Bisogna scoprire da soli quali sono gli esercizi più
efficaci per il vostro tipo di fisico" (principio
dell'allenamento istintivo).
19. "Ho
eseguito spesso press coi manubri su inclinata, per un
migliore allungamento dei pettorali superiori. Un
manubrio si può abbassare di più di un bilanciere".
20. "Oltre ai
vari esercizi atti a lavorare su ogni area del petto, ho
utilizzato diverse prese per agire sulla parte interna
dei pettorali" (principio della confusione dei muscoli).
21. Arnold
alternava giorni pesanti ad altri in cui usava carichi
medi o leggeri per evitare il sovrallenamento ed i
traumi.
22. "L'errore
più comune nell'allenamento del petto è la mancanza di
concentrazione. Contraete i pettorali per tutto il
movimento, ma specie nel punto superiore. Un altro
errore piuttosto comune è quello di non allungare
abbastanza i pettorali".
23. "Una
tipica routine si basava su bench press, croci, dip e
pull-over, per 5 set da 6-10 ripetizioni.
Schiena
( 24-31 )
24. Dalle
riviste del periodo, sappiamo che Arnold si è costruito
i dorsali a forza di trazioni alla sbarra, che eseguiva
senza interruzione con una serie di varianti: presa
larga o stretta, barra a V, dietro il collo o fino al
petto, con o senza peso aggiuntivo. D'altra parte, chi
potrebbe mettere in dubbio i risultati?
25. "I
dorsali, in se, sono quelli che danno alla schiena la
forma a V. Il maggior sviluppo in termini di spessore
della schiena si ottiene con movimenti come rematori e
pulley".
26. "Nessun
workout può considerarsi completo se non prevede una
forma di trazione alla sbarra. Innanzitutto, le trazioni
a presa larga aiutano i dorsali a venir fuori. Per
ottenere il massimo stretching e la massima contrazione,
abbassatevi fino in fondo ad ogni ripetizione e tiratevi
su fino a toccare la sbarra con la nuca. La presa larga
crea la tendenza ad eseguire mezze ripetizioni, ma i
migliori risultati si ottengono coi movimenti completi".
27. "Man mano
che ravvicinate la presa aumenta il coinvolgimento dei
dorsali inferiori e degli intercostali. Provate con una
serie di set iniziando con una presa larga e terminando
con una stretta, restringendo di un paio di centimetri
alla volta" (principio della confusione dei muscoli).
28. Un metodo
particolarmente efficace per Arnold consisteva nel
puntare ad un determinato numero di trazioni da eseguire
nel corso dell'intero workout, ad esempio 50. "Nel primo
set fate ad esempio 10 ripetizioni. E' possibile che nel
secondo set facciate fatica a completare l'ottava. Ora
avete eseguito 18 ripetizioni. Continuando in questo
modo, arrivate a 50 ripetizioni, anche se doveste
impiegarci 20 set. E' cosi che ho sviluppato la forza
nelle trazioni".
29. "Una
volta in grado di completare senza difficoltà dalle 10
alle 12 ripetizioni in ogni esercizio di trazione,
potrete iniziare ad utilizzare un peso da fissare alla
vita. E' in questa fase che i muscoli iniziano realmente
a crescere. Se insistete troppo a lungo senza peso
aggiuntivo, i vostri dorsali non faranno molta strada"

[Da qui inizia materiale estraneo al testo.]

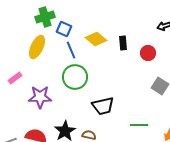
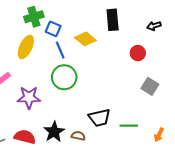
black rectangle: (123, 43) -> (113, 20), moved, size x1.5
black trapezoid: (103, 106) -> (99, 118), moved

(principio del sovraccarico progressivo).
30. A chi non
è ancora abbastanza forte da eseguire le trazioni alla
sbarra, Arnold consiglia di iniziare con la lat-machine.
"Aumentate il carico fino a raggiungere l'equivalente
del vostro peso corporeo. Una volta in grado di eseguire
otto ripetizioni, potrete passare alla
sbarra".
31. "Dopo
ogni set dedicato alla schiena, appendetevi ad una
sbarra per allungare i dorsali. Per sviluppare le
profondità della schiena, utilizzo movimenti come pulley,
rematori coi manubri e mezzi stacchi".
Gambe
( 32-38 )
32. Per
Arnold, lo squat è sempre stato il N. 1 per sviluppare
le gambe. Riusciva a completare 8 ripetizioni con 180
kg. Ha iniziato di fatto molto presto, in circostanze
note a tutti i suoi fans, ma che vale la pena ricordare
con parole dello stesso Schwarzenegger. "Andavamo nel
bosco con gli amici e facevamo squat per tre ore di
seguito. Più di 50 set, tanto per scuotere i muscoli. In
quell'atmosfera c'era spazio solo per un impegno al
100%. Una vera follia!"
33. "Per me
sviluppare le gambe è stato abbastanza difficile, perchè
ho delle gambe lunghe e dei muscoli altrettanto
allungati. I bodybuilder dalle gambe lunghe debbono
sperimentare con un gran numero di esercizi, fino a
trovare quelli che funzionano meglio. Occorre inoltre
variare le routine in modo da sorprendere continuamente
i muscoli" (principio della confusione muscolare).
34. "Durante
gli squat ho scoperto che il primo terzo del movimento a
partire da una posizione di completa accosciata risulta
più efficace sui glutei. Oltre passato quel punto,
potevo avvertire il movimento soprattutto nella regione
del quadricipite".
35. "Arnold
consiglia di provare con diverse posizioni e distanze
tra i piedi. "Coi piedi ben distanziati e le punte in
fuori, sento che lo squat lavora sull'interno delle
cosce. La posizione dei piedi influenza notevolmente
l'azione dell'esercizio sulle varie aree della coscia.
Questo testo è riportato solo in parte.